Gold nanoparticle-mediated enhancement of radiotherapy responses in 2D and 3D models

Radiotherapy is commonly used as a treatment in over 50% of cancer patients, where radiation is used to kill cancer cells by inducing DNA damage. However, it presents many disadvantages which can be minimised through the use of radiosensitisers, such as gold nanoparticles. Since 3D cultures better mimic in vivo conditions such as tumour resistance, it is important to investigate the responses of these models to radiation treatment as well as develop methods to investigate gold nanoparticle uptake and distribution within them.
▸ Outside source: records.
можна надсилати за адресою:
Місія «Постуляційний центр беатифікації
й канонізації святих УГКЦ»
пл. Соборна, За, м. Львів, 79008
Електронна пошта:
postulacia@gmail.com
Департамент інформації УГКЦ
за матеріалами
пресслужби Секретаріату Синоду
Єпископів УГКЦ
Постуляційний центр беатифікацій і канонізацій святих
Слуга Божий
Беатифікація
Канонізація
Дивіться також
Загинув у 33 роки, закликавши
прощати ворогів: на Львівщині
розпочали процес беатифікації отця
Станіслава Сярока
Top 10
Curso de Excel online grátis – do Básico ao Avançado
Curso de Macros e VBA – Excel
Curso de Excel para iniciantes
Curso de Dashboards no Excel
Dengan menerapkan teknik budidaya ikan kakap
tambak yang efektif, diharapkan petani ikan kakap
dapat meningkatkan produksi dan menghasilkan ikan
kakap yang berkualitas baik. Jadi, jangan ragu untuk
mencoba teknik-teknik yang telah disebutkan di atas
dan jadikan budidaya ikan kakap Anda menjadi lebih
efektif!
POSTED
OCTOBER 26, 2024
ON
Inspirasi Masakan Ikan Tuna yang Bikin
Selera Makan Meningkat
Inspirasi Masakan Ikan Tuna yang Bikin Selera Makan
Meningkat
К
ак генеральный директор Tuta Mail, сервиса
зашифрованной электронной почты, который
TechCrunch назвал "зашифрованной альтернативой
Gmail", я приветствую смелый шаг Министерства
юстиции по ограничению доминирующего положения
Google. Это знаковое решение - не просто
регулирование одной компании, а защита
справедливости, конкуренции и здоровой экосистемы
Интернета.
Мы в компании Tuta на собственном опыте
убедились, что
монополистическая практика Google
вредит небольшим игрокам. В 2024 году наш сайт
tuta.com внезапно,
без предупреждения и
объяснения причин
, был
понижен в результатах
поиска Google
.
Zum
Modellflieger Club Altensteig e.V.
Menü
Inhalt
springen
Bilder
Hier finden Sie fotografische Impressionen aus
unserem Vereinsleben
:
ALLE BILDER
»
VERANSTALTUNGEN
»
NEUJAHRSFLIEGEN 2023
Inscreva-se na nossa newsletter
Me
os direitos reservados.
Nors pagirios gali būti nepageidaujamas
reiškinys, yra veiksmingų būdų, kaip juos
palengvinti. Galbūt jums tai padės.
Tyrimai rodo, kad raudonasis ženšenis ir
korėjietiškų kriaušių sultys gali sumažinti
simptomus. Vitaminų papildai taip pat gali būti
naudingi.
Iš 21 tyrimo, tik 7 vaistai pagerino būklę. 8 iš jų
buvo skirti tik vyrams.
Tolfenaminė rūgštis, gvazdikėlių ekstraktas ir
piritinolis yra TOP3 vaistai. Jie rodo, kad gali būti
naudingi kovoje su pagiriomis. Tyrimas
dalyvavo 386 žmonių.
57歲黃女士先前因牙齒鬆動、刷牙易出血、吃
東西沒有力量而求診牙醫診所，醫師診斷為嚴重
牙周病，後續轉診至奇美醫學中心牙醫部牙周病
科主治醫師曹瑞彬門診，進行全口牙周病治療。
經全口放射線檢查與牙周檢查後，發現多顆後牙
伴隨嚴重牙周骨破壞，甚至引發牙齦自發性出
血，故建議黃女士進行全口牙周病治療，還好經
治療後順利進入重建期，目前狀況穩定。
In this study I used cell lines representative of epithelial and mesenchymal tumours and developed the methods to assess the radio-sensitising potential of uncoated (AuNP), nuclear-targeted (NLS-AuNP) and mitochondrial-target gold nanoparticles, in both 2D and 3D cell culture models. Cell models were incubated with AuNPs and irradiated with doses ranging from 1.25 to 20 Gy of γ-radiation using a Caesium-137 source. Our results show that both uncoated and mitochondrial-targeted nanoparticles were successfully internalised by cells and produced a significant radiosensitising effect in monolayer cultures, translated by a decrease in colony formation, disruption of the cell cycle and increased number of γ-H2AX foci. Whilst 3D models are significantly more resistant, both nanoparticles successfully produced acute sensitisation, with levels of cell death increasing 24h post-treatment. While prolonged effects were not observed, this acute effect could potentially be enhanced by fractioned dosing, inhibiting damage repair and proliferation. Whilst cellular uptake was not observed for NLS-AuNPs, these nanoparticles still produced an increase in radiation-induced DNA damage and a reduction in the acute viability of osteosarcoma spheroids, which could offer new strategies for treatment of these inherently radio-resistant tumours.